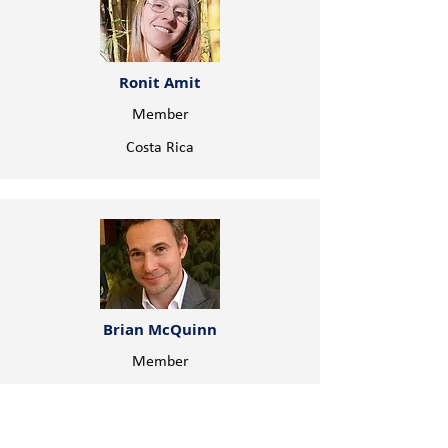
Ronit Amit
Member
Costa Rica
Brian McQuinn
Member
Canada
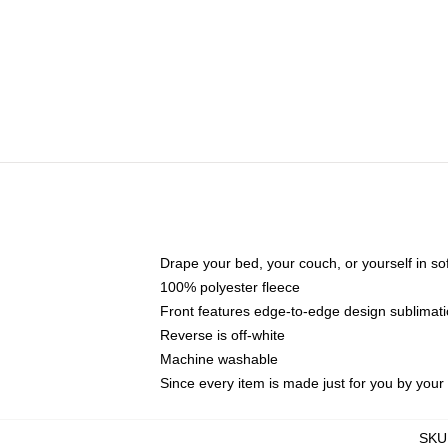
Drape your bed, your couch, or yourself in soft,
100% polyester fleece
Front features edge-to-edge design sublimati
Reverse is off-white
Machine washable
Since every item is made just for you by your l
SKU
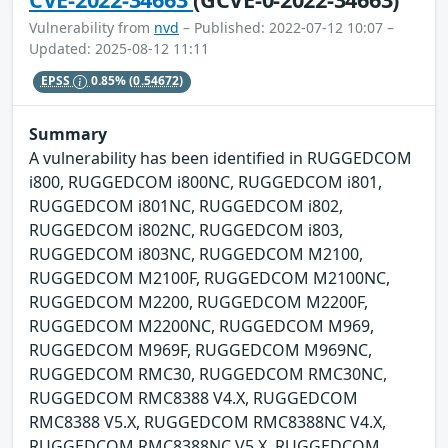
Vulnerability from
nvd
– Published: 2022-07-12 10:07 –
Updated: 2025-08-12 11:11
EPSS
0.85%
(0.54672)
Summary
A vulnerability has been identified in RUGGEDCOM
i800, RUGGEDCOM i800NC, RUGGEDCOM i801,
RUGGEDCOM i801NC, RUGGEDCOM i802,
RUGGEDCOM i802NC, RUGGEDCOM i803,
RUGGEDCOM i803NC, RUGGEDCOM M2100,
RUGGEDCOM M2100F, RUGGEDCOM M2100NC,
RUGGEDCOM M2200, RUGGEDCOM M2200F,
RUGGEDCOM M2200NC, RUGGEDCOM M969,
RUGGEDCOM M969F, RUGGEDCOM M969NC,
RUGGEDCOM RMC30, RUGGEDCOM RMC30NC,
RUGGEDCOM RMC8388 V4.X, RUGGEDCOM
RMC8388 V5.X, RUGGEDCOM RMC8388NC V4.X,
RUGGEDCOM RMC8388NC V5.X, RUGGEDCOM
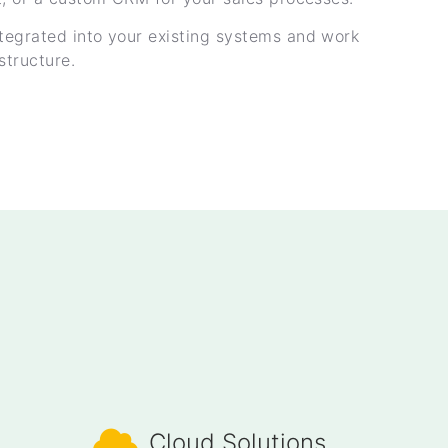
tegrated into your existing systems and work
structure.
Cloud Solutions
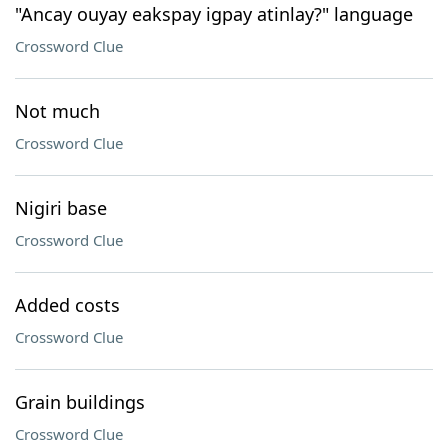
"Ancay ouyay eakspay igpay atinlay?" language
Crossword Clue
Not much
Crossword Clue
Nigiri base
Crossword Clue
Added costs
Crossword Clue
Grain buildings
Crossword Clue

--

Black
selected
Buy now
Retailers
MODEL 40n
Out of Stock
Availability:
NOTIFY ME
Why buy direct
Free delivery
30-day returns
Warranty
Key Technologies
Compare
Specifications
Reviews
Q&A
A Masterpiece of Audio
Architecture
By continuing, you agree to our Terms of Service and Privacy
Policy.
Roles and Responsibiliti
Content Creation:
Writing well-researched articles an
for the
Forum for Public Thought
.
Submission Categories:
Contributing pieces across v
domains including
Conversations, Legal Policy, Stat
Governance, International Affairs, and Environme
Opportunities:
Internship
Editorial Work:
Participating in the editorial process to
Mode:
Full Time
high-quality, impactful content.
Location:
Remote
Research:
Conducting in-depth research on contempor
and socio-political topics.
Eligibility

__Problem to work on__. For the string "your", go line by line through the material and copy every line that has it.

__Written response__.
Drape your bed, your couch, or yourself in soft,
Since every item is made just for you by your l
tegrated into your existing systems and work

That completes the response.